Well the great H. P. Lovecraft wrote a discourse on horror aptly entitled "Supernatural Horror in Literature" and in this he said the following famous quote that sums it all up:

"The oldest and strongest emotion of mankind is fear, and the oldest and strongest kind of fear is fear of the unknown."

In the same work he also has this very telling bit of knowledge to share:

"The true weird tale has something more than secret murder, bloody bones, or a sheeted form clanking chains according to rule.

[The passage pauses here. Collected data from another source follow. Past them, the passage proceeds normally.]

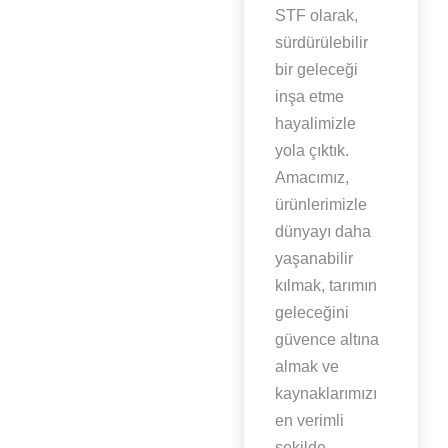
STF olarak,
sürdürülebilir
bir geleceği
inşa etme
hayalimizle
yola çıktık.
Amacımız,
ürünlerimizle
dünyayı daha
yaşanabilir
kılmak, tarımın
geleceğini
güvence altına
almak ve
kaynaklarımızı
en verimli
şekilde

A certain atmosphere of breathless and unexplainable dread of outer, unknown forces must be present, and there must be a hint, expressed with a seriousness and portentousness becoming its subject, of that most terrible conception of the human brain -- a malign and particular suspension or defeat of those fixed laws of Nature which are our only safeguard against the assaults of chaos and the daemons of unplumbed space."

Again he hints at that which is unknown or unexplainable as he puts it here but that which is unexplainable is also that which is unknown.

Now Lovecraft tended to write a very specific kind of horror ... one that was almost always supernatural but in such a way that he really created his own genre which some have called "Cosmic Horror". The idea is that man is insignifcant in the grand scheme of the cosmos and that the cosmos is not such a friendly place.

Lovecraft says it best himself in the following two quotes from his story "The Call Of Cthulhu":

"The sciences, each straining in its own direction, have hitherto harmed us little; but some day the piecing together of dissociated knowledge will open up such terrifying vistas of reality, and of our frightful position therein, that we shall either go mad from the revelation or flee from the deadly light into the peace and safety of a new dark age."

"We live on a placid island of ignorance in the midst of black seas of infinity, and it was not meant that we should voyage far."

Now think about all this and how it applies to horror films that you have seen which you consider to be scary and/or horrifying.

I realize that I haven't really written much so far and I was about to go into some details with some horror movie examples and how what H.P. Lovecraft applies but I'm interested in what other people think before I share my own examples

So for now I'll simply end this here. But I am curious what other people think of this and I will be back to add to this some more myself.